In 1981, I broadcast an Arkadelphia-Alma high school playoff game in Arkadelphia on a Friday night and then drove all night to Birmingham just to see Coach Bryant break Amos Alonzo Stagg’s record for the most wins ever for a major-college coach. He did it in the nation’s most heated rivalry, the Iron Bowl against Auburn. And it wasn’t easy.
Not having slept since Thursday night, I decided to drive as far as I could after the game before getting a motel room. I made it only as far as Tuscaloosa. But what a treat to have seen that game. My press pass had allowed me to go down on the field, walk off just behind Coach Bryant and join those who interviewed him in the dressing room afterward.
I still have the Sunday newspapers I bought the next morning.
A print of Daniel Moore’s painting of Coach Bryant on the sideline during that game hangs in my den. It’s signed by Coach Bryant. I took a long look at the painting last night before going to bed.
To put things in perspective, it’s important to realize that Alabama was good in football long before Bear Bryant became head coach. Wallace Wade won national championships in 1925, 1926 and 1930. Frank Thomas won national titles in 1934 and 1941. In those days, Alabama football represented the entire South come bowl time.
Alabama, which recruited a number of great players from Arkansas (including Bryant) from the 1920s through the 1940s, was invited to play Washington in the Jan. 1, 1926, Rose Bowl and won, 20-19. Alabama returned to the Rose Bowl a year later and tied Stanford.

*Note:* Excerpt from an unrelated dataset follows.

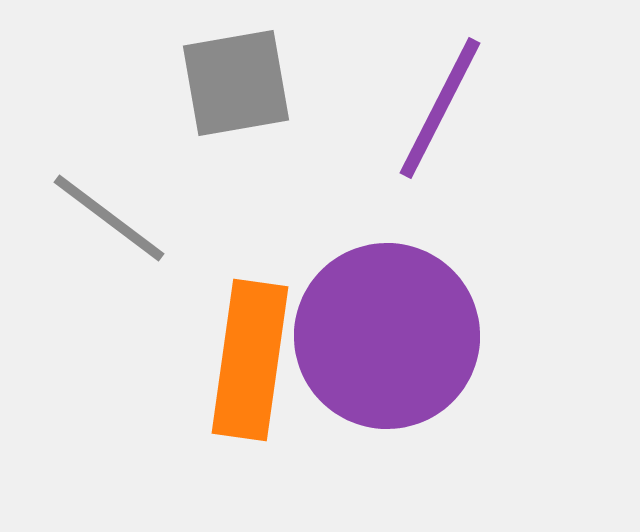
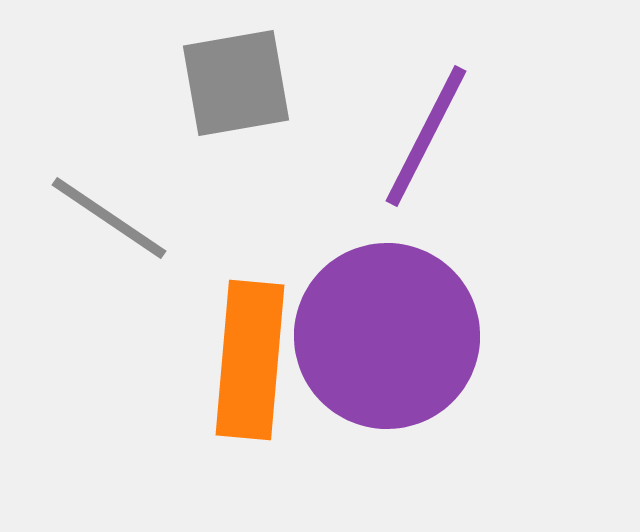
purple line: moved 14 px left, 28 px down
gray line: rotated 3 degrees counterclockwise
orange rectangle: rotated 3 degrees counterclockwise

Alabama would go on to beat Washington State in the Jan. 1, 1931, Rose Bowl and defeat Stanford in the Jan. 1, 1935, Rose Bowl.
Given that history, it was fitting that last night’s title was secured in Pasadena.
Even when I was a child, Alabama still was viewed as representing all of Dixie when the Tide would play a Notre Dame or a Penn State. I grieved when Notre Dame scored in the final minutes on New Year’s Eve of 1973 to beat Alabama in the Sugar Bowl. And I join those who believe the greatest goal-line stand in the history of college football occurred in the Sugar Bowl on Jan. 1, 1979, when the Crimson Tide stopped Penn State to win a national championship.
Add my lifelong fascination with and love of Alabama football to the fact that native Arkansans of my age (I’m 50) were raised to hate the Longhorns. I love Texas as a state. I root against the Longhorns, though. To me, the hook ’em sign is an obscene gesture. Hearing “Texas Fight” makes my blood run cold.
My sons don’t understand that hate of all things burnt orange. To them, it’s irrational. To me, it’s natural.
For those reasons, Thursday night was a great night. Once more, the SEC rules.